HuffPost Maroc: Vous venez de vous installer dans vos nouvelles fonctions. Comment avez-vous trouvé la situation à votre arrivée?

Leila Farah Mokaddem: L’émergence économique du pays est réelle. Il y a tout d’abord un ancrage de la stabilité macro-économique avec des agrégats dans le vert, ce qui est une excellente chose. Ensuite, il y a une modernisation économique et une diversification progressive à travers l’industrialisation. On constate le renforcement de cette transformation structurelle notamment avec les grandes réformes menées par le royaume, que ce soit dans le cadre du Plan Maroc Vert ou du Plan d’accélération industriel.

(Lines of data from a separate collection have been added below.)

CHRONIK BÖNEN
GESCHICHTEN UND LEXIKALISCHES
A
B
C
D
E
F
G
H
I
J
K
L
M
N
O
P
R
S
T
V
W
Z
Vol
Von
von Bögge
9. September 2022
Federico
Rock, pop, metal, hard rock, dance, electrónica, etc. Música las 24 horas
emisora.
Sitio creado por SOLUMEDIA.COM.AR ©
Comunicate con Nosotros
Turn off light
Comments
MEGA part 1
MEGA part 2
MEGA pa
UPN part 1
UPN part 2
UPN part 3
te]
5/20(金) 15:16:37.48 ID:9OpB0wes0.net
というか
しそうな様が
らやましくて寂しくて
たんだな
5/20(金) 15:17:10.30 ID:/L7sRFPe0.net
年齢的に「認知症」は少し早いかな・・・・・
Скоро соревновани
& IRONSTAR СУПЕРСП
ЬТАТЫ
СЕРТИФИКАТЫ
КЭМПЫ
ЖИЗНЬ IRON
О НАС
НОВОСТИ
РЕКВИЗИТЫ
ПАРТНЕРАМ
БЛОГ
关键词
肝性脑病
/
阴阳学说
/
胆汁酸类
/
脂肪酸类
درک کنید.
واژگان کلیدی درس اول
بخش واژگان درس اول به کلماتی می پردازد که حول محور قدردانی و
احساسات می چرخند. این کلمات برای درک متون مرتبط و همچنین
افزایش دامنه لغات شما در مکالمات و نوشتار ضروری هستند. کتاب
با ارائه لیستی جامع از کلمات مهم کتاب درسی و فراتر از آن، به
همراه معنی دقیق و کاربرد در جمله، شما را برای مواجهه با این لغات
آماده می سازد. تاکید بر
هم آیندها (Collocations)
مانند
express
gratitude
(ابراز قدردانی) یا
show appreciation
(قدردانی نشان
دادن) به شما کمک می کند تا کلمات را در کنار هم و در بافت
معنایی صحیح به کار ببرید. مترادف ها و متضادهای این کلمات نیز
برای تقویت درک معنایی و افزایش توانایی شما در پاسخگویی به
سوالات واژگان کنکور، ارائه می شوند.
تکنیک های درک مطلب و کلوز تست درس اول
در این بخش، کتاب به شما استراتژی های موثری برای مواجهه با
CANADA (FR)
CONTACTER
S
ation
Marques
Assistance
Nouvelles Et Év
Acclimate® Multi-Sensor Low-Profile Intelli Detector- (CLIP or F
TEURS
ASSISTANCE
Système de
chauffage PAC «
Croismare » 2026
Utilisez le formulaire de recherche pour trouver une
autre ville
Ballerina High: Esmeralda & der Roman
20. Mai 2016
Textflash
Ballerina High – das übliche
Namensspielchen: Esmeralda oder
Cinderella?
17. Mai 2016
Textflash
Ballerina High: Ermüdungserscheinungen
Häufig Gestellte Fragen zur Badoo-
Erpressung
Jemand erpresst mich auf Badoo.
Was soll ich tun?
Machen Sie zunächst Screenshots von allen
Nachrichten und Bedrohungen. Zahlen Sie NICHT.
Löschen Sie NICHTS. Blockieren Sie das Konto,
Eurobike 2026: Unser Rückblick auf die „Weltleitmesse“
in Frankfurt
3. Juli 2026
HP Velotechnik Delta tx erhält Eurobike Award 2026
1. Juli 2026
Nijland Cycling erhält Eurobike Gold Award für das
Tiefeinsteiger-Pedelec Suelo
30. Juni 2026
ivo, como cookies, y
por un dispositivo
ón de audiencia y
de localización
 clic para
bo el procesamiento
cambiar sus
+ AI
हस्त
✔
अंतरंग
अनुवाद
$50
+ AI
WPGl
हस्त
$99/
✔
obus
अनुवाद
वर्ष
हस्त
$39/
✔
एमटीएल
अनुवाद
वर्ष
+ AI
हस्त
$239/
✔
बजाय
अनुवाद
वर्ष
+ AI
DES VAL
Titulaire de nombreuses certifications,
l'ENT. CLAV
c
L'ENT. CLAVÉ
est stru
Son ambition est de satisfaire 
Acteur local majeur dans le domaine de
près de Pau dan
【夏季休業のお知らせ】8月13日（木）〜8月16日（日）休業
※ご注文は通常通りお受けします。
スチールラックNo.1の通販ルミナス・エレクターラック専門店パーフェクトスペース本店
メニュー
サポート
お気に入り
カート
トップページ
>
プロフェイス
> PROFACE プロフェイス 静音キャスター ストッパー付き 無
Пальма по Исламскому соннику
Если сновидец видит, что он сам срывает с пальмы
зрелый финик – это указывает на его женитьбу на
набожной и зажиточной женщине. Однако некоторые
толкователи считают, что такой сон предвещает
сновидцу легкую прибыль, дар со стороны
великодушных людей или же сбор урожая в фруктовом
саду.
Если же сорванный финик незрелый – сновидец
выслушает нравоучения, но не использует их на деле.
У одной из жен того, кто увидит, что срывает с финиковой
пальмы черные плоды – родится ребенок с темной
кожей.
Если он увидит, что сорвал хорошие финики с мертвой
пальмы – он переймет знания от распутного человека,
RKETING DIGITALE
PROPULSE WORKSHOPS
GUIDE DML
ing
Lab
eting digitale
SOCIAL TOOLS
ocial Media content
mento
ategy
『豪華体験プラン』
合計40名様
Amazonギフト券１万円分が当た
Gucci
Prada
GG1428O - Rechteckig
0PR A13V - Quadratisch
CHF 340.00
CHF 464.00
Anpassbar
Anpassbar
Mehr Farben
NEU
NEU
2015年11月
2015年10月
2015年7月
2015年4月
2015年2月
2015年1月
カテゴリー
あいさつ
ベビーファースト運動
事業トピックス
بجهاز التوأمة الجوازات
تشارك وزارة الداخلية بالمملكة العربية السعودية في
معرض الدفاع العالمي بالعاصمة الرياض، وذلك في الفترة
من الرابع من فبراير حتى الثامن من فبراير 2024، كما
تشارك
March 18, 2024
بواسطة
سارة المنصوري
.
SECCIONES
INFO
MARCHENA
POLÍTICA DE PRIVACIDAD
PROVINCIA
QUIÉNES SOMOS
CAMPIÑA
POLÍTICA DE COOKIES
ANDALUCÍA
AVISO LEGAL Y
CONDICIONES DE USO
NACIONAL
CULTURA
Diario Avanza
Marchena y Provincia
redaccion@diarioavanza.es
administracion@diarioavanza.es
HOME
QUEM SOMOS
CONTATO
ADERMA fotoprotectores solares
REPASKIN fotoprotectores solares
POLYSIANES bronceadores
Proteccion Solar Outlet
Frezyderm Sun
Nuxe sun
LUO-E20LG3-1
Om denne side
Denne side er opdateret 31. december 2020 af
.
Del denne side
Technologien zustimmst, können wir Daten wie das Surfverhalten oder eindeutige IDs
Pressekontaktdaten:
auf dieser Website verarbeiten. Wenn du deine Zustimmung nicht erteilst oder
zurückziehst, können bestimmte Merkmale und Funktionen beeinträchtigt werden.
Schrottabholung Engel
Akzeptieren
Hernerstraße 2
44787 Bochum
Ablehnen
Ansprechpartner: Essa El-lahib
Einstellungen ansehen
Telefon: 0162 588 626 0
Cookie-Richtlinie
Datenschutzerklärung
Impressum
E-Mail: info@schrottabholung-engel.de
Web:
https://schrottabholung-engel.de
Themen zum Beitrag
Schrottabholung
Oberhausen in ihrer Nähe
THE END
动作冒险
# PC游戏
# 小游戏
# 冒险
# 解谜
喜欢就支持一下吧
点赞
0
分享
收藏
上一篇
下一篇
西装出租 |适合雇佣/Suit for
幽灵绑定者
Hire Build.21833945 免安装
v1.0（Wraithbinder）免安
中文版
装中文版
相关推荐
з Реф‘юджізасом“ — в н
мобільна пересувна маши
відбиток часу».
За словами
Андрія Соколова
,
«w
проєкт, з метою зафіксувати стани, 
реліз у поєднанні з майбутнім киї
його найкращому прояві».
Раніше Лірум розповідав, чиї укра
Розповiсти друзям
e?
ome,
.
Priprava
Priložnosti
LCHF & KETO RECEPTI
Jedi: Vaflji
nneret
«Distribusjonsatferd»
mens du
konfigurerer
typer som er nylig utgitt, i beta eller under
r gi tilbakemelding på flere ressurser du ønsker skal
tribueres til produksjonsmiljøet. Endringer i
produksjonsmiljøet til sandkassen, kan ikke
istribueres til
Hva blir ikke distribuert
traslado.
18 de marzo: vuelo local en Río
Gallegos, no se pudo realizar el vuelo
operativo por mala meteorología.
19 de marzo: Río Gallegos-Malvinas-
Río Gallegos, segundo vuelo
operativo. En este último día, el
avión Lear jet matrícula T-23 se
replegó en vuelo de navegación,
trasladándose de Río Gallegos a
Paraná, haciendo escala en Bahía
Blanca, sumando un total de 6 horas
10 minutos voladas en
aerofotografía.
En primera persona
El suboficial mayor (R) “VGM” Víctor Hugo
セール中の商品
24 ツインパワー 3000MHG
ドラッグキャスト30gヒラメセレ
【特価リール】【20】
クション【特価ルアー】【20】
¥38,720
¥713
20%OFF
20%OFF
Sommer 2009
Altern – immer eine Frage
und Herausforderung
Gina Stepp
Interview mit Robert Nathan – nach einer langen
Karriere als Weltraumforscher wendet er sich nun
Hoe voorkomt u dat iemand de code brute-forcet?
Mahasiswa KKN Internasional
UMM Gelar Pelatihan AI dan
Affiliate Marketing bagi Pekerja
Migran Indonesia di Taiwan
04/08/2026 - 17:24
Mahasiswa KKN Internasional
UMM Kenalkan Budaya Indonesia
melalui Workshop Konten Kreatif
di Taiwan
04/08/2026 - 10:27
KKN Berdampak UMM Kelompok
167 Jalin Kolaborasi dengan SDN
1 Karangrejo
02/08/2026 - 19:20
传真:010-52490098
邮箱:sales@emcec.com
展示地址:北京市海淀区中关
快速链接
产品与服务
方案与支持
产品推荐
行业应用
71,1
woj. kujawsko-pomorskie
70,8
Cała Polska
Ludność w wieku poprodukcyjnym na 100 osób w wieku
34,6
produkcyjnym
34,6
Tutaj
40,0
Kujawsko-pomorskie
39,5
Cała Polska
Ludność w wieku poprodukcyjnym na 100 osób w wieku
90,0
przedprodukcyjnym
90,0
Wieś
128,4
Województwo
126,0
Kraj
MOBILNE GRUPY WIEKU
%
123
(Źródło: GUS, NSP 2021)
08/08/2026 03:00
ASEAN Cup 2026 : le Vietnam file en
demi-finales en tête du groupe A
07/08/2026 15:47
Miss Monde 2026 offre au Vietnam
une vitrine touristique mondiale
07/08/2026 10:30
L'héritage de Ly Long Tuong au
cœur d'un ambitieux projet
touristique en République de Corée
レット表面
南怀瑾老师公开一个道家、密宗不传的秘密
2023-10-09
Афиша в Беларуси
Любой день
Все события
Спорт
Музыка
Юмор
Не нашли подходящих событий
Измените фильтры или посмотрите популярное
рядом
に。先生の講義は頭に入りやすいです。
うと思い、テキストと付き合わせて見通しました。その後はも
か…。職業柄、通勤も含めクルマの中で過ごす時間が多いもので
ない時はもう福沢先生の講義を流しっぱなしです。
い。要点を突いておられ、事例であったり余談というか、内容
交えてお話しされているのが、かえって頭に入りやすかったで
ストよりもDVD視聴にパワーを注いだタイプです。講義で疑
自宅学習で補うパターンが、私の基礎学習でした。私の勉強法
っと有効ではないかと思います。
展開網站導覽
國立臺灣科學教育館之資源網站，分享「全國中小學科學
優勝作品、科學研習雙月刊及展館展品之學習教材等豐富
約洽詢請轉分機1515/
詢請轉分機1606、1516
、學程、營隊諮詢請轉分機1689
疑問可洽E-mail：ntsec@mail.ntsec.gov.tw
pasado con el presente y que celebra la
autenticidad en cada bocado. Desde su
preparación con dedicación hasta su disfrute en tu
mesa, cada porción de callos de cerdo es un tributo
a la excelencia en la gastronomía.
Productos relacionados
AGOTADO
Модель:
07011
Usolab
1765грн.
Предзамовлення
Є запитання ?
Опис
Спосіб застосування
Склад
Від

Il y a plusieurs champs d'actions possible et l’une de nos missions au sein de la BAD est justement d’accompagner le gouvernement dans ce renforcement. Cet accompagnement se fait notamment dans les infrastructures que ce soit en énergie, dans les routes, dans les ports, les aéroports, les centres de logistique, l’eau et assainissement ainsi que l’électrification rurale. Je tiens à rappeler en ce sens que le Maroc est le premier bénéficiaire sur le continent des financements de la BAD et capte à lui seul près de 25% des investissements.

Pensez-vous changer de stratégie pour vous démarquer de votre prédécesseur ?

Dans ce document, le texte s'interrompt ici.